As Rumsfeld spoke, the 15,000-strong USS Theodore Roosevelt battle group prepared to leave Norfolk, Va., for a long-scheduled deployment in the Mediterranean that has become more than routine in light of the terrorist attacks.

“There are great young American sailors and Marines on those ships,” the commander, Rear Adm. Mark Fitzgerald, told ABC’s “Good Morning America.” “I’ve looked into the eyes of many of them this week and, boy, they are ready and determined. … Whatever the president needs us to do, we’re ready to do it.”

Administration officials on Tuesday made contact with leaders from Sudan and Cuba – nations on the State Department’s terrorism warning list.

Russian Foreign Minister Igor Ivanov said late Tuesday after arriving in Washington: “It is becoming an imperative – unification of efforts of all the international community in the fight against the terrorist threat.”

As the administration shored up support and drew battle lines, the massive investigation continued to find evidence of other plots against America.

Three Detroit men were arrested Tuesday on charges of identity fraud and misuse of visas. Court records said the FBI seized documents suggesting the men worked in food preparation for airlines at Detroit Metropolitan Airport and collected information about an American military base in Turkey, a U.S. “foreign minister,” an airport in Jordan and diagrams of aircraft locations and runways.

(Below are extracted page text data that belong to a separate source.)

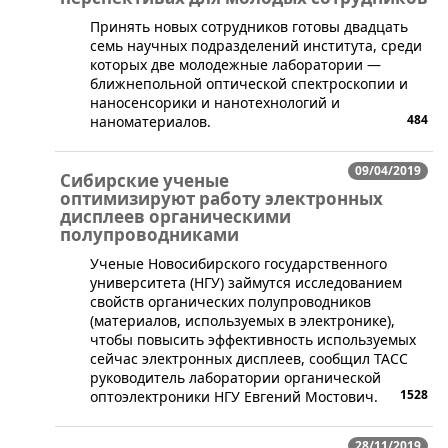
​Принять новых сотрудников готовы двадцать
семь научных подразделений института, среди
которых две молодежные лаборатории ―
ближнепольной оптической спектроскопии и
наносенсорики и нанотехнологий и
484
наноматериалов.
09/04/2019
Сибирские ученые
оптимизируют работу электронных
дисплеев органическими
полупроводниками
​Ученые Новосибирского государственного
университета (НГУ) займутся исследованием
свойств органических полупроводников
(материалов, используемых в электронике),
чтобы повысить эффективность используемых
сейчас электронных дисплеев, сообщил ТАСС
руководитель лаборатории органической
1528
оптоэлектроники НГУ Евгений Мостович.
28/11/2019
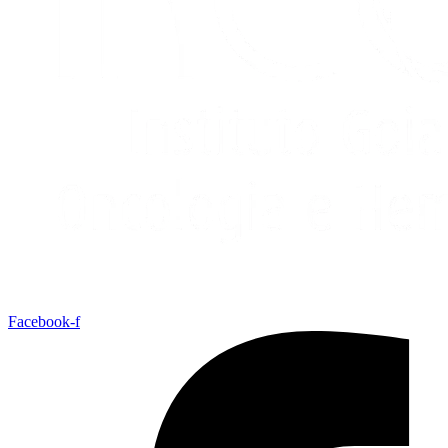
Facebook-f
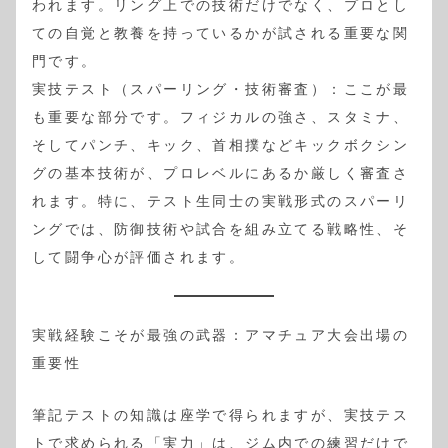
われます。リング上での技術だけでなく、プロとし
ての自覚と教養を持っているかが試される重要な関
門です。
実技テスト（スパーリング・技術審査）：ここが最
も重要な部分です。フィジカルの強さ、スタミナ、
そしてパンチ、キック、首相撲などキックボクシン
グの基本技術が、プロレベルにあるか厳しく審査さ
れます。特に、テスト生同士の実戦形式のスパーリ
ングでは、防御技術や試合を組み立てる戦略性、そ
して闘争心が評価されます。
実戦経験こそが最強の武器：アマチュア大会出場の
重要性
筆記テストの知識は座学で得られますが、実技テス
トで求められる「実力」は、ジム内での練習だけで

Authorities have grown increasingly certain – from intelligence intercepts, witness interviews and evidence gathered in hijackers’ cars and homes – that a second wave of violence was planned by collaborators. They said Sept. 22 has emerged as an important date in the evidence, but declined to be more specific.

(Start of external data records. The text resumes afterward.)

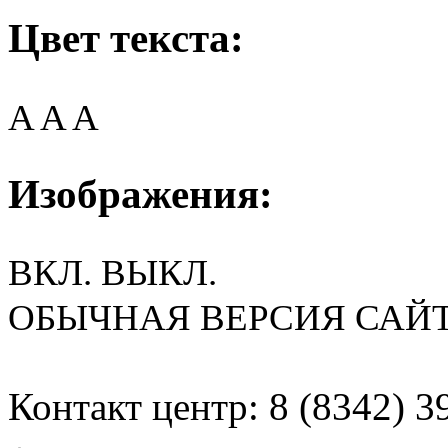
Цвет текста:
A
A
A
Изображения:
ВКЛ.
ВЫКЛ.
ОБЫЧНАЯ ВЕРСИЯ САЙ
Контакт центр: 8 (8342) 3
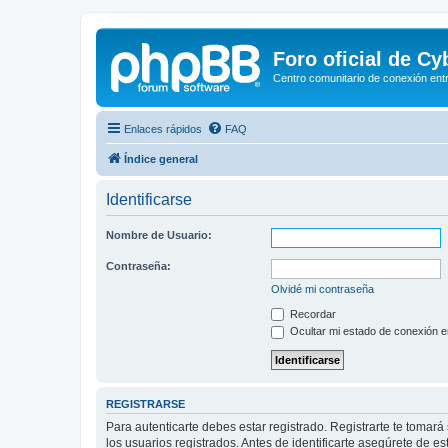
Foro oficial de C
Centro comunitario de conexión ent
Enlaces rápidos
FAQ
Índice general
Identificarse
Nombre de Usuario:
Contraseña:
Olvidé mi contraseña
Recordar
Ocultar mi estado de conexión e
REGISTRARSE
Para autenticarte debes estar registrado. Registrarte te tomar
los usuarios registrados. Antes de identificarte asegúrete de es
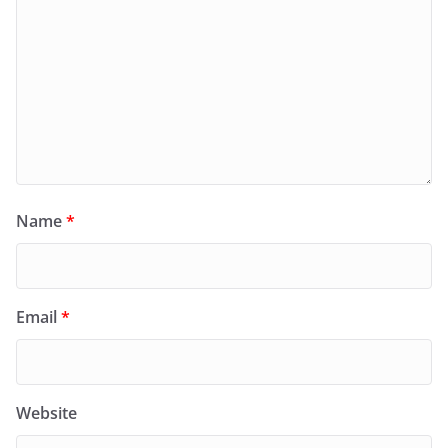
Name
*
Email
*
Website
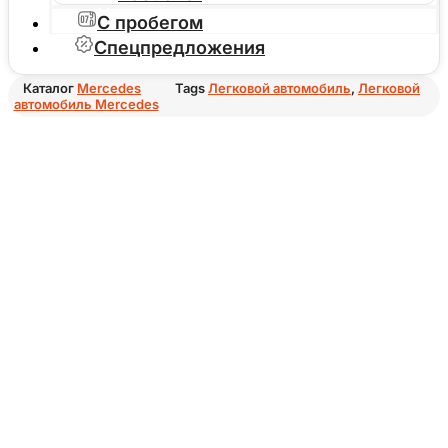
С пробегом
Спецпредложения
Каталог
Mercedes
Tags
Легковой автомобиль
,
Легковой
автомобиль Mercedes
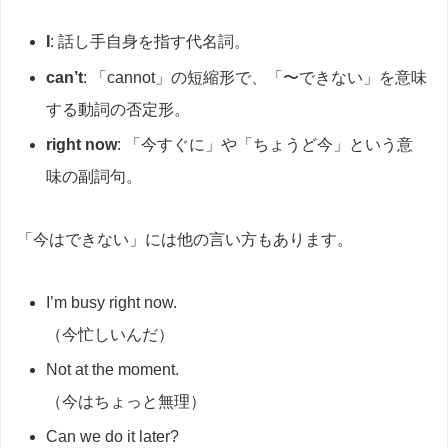
I
: 話し手自身を指す代名詞。
can’t
: 「cannot」の短縮形で、「〜できない」を意味
する動詞の否定形。
right now
: 「今すぐに」や「ちょうど今」という意
味の副詞句。
「今はできない」には他の言い方もあります。
I’m busy right now.
（今忙しいんだ）
Not at the moment.
（今はちょっと無理）
Can we do it later?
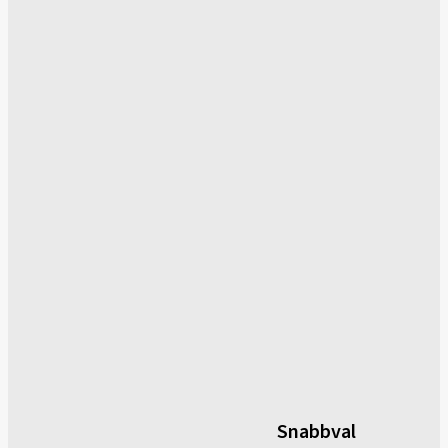
Snabbval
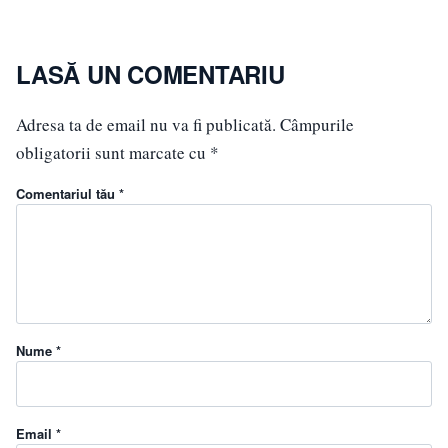
LASĂ UN COMENTARIU
Adresa ta de email nu va fi publicată.
Câmpurile
obligatorii sunt marcate cu
*
Comentariul tău *
Nume *
Email *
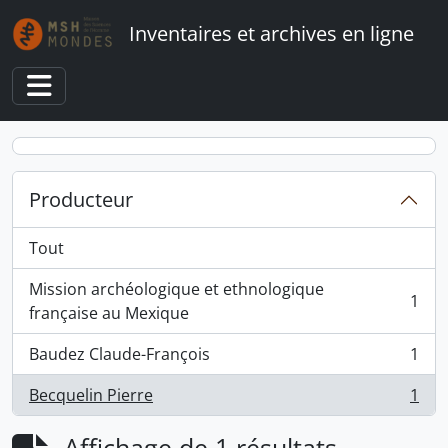
Skip to main content
Inventaires et archives en ligne
Toggle navigation
Producteur
Tout
Mission archéologique et ethnologique
1
, 1 résultats
française au Mexique
Baudez Claude-François
1
, 1 résultats
Becquelin Pierre
1
, 1 résultats
Affichage de 1 résultats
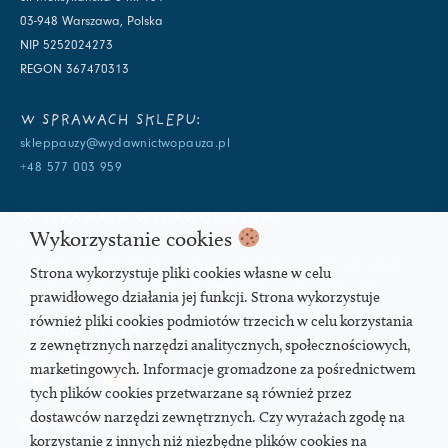
03-948 Warszawa, Polska
NIP 5252024273
REGON 367470313
W SPRAWACH SKLEPU:
skleppauzy@wydawnictwopauza.pl
+48 577 003 959
W SPRAWACH WYDAWNICZYCH:
Wykorzystanie cookies
info@wydawnictwopauza.pl
+48 501 177 119 (czynny w dni powszednie w godzinach 11-15,
Strona wykorzystuje pliki cookies własne w celu
proszę o wysłanie wiadomości SMS, gdybym nie odbierała)
prawidłowego działania jej funkcji. Strona wykorzystuje
również pliki cookies podmiotów trzecich w celu korzystania
SOCIAL MEDIA
z zewnętrznych narzędzi analitycznych, społecznościowych,
marketingowych. Informacje gromadzone za pośrednictwem
tych plików cookies przetwarzane są również przez
dostawców narzędzi zewnętrznych. Czy wyrażach zgodę na
PODCAST
korzystanie z innych niż niezbędne plików cookies na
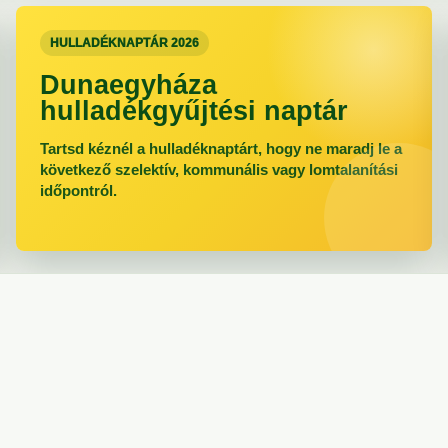
HULLADÉKNAPTÁR 2026
Dunaegyháza
hulladékgyűjtési naptár
Tartsd kéznél a hulladéknaptárt, hogy ne maradj le a
következő szelektív, kommunális vagy lomtalanítási
időpontról.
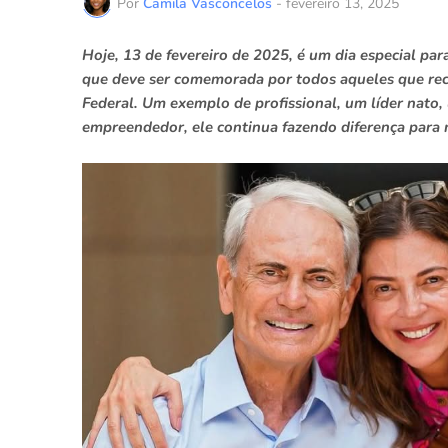
Por
Camila Vasconcelos
-
fevereiro 13, 2025
Hoje, 13 de fevereiro de 2025, é um dia especial par
que deve ser comemorada por todos aqueles que reco
Federal. Um exemplo de profissional, um líder nato,
empreendedor, ele continua fazendo diferença para m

The Sept. 11 attacks were “part of a larger plan with other terrorism acts, not necessarily hijacking of airplanes,” said Sen. Bob Graham, D-Fla., chairman of the Senate Intelligence Committee. “Those acts were going to occur in the United States and elsewhere in the world.”

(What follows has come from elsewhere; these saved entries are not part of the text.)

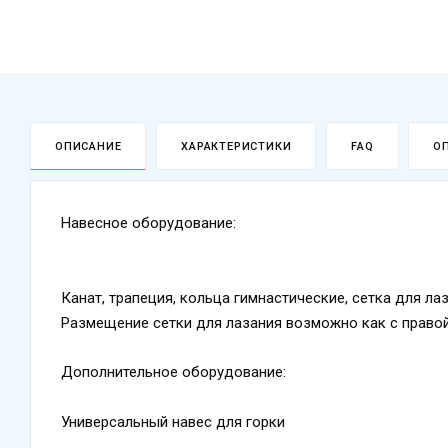
ОПИСАНИЕ
ХАРАКТЕРИСТИКИ
FAQ
О
Навесное оборудование:
Канат, трапеция, кольца гимнастические, сетка для л
Размещение сетки для лазания возможно как с правой,
Дополнительное оборудование:
Универсальный навес для горки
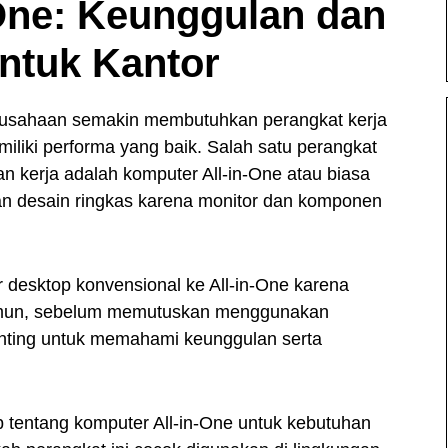
One: Keunggulan dan
ntuk Kantor
perusahaan semakin membutuhkan perangkat kerja
miliki performa yang baik. Salah satu perangkat
n kerja adalah komputer All-in-One atau biasa
an desain ringkas karena monitor dan komponen
r desktop konvensional ke All-in-One karena
 Namun, sebelum memutuskan menggunakan
penting untuk memahami keunggulan serta
p tentang komputer All-in-One untuk kebutuhan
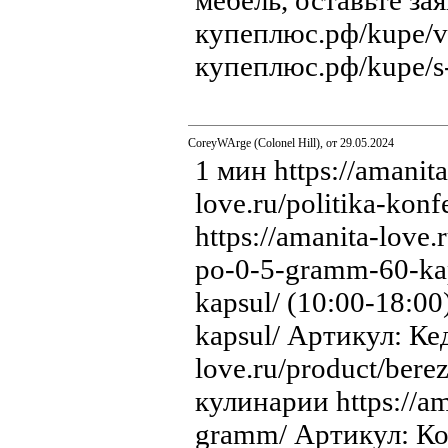
мебель, оставьте за
купеплюс.рф/kupe/vs
купеплюс.рф/kupe/s
CoreyWArge (Colonel Hill), от 29.05.2024
1 мин https://amanit
love.ru/politika-kon
https://amanita-lov
po-0-5-gramm-60-kap
kapsul/ (10:00-18:00
kapsul/ Артикул: Ке
love.ru/product/ber
кулинарии https://am
gramm/ Артикул: Комп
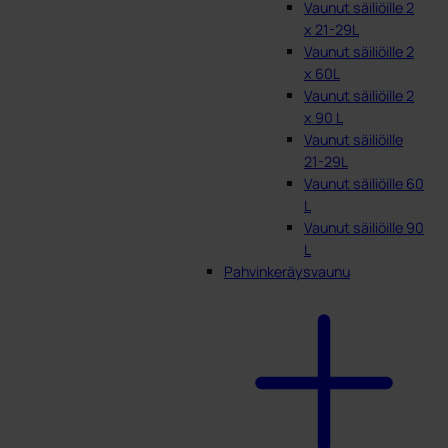
Vaunut säiliöille 2
x 21-29L
Vaunut säiliöille 2
x 60L
Vaunut säiliöille 2
x 90 L
Vaunut säiliöille
21-29L
Vaunut säiliöille 60
L
Vaunut säiliöille 90
L
Pahvinkeräysvaunu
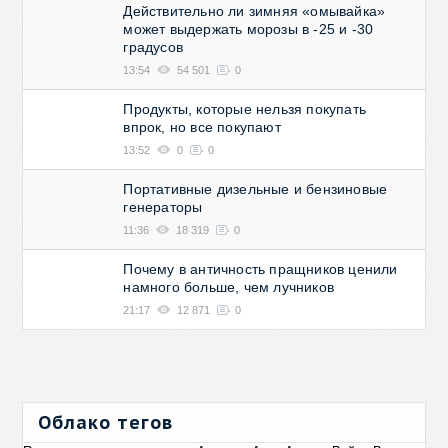
Действительно ли зимняя «омывайка»
может выдержать морозы в -25 и -30
градусов
13:54
54 501
0
Продукты, которые нельзя покупать
впрок, но все покупают
13:52
0
0
Портативные дизельные и бензиновые
генераторы
11:36
18 319
0
Почему в античность пращников ценили
намного больше, чем лучников
21:17
12 871
0
Облако тегов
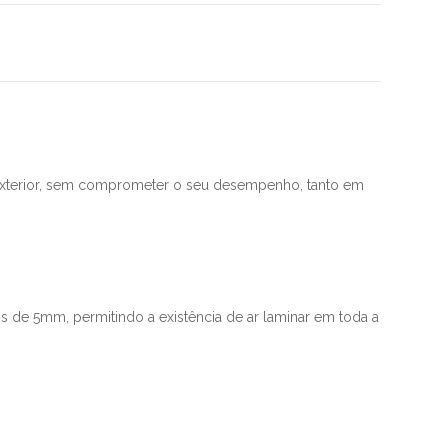
o exterior, sem comprometer o seu desempenho, tanto em
os de 5mm, permitindo a existência de ar laminar em toda a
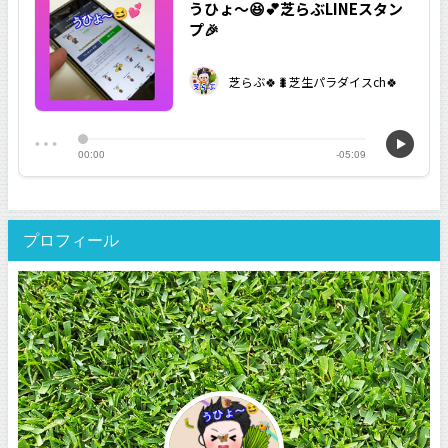
プロフィール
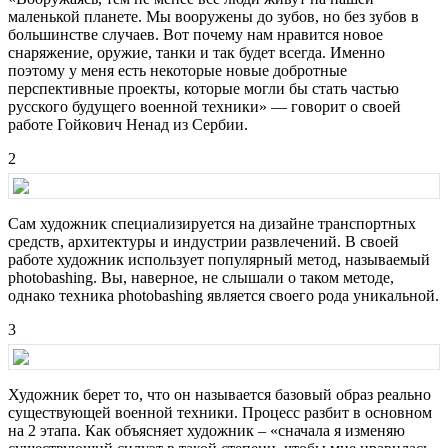
маленькой планете. Мы вооружены до зубов, но без зубов в
большинстве случаев. Вот почему нам нравится новое
снаряжение, оружие, танки и так будет всегда. Именно
поэтому у меня есть некоторые новые добротные
перспективные проекты, которые могли бы стать частью
русского будущего военной техники» — говорит о своей
работе Гойкович Ненад из Сербии.
2
Сам художник специализируется на дизайне транспортных
средств, архитектуры и индустрии развлечений. В своей
работе художник использует популярный метод, называемый
photobashing. Вы, наверное, не слышали о таком методе,
однако техника photobashing является своего рода уникальной.
3
Художник берет то, что он называется базовый образ реально
существующей военной техники. Процесс разбит в основном
на 2 этапа. Как объясняет художник – «сначала я изменяю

In the face of the evidence, Attorney General John Ashcroft vowed to wage a “concerted national assault” on terrorists as he expanded the investigation to marshal the resources of every U.S. attorney in the country.

The investigation has detained 75 people for questioning and has four people under arrest as material witnesses, law enforcement officials said.

The government also announced a new policy that gives immigration authorities 48 hours, or longer in emergencies, to decide whether to charge an alien with status violations, up from 24 hours. Many of those questioned in the terrorist attack were being detained on immigration violations.

America was still struggling to find a new status quo. Wall Street stabilized after its biggest one-day point drop in history; nevertheless, stocks were down in early trading Wednesday.

Congress and the Bush administration told the nation’s airlines they could expect quick, multibillion-dollar relief to help them recover from effects of the attack.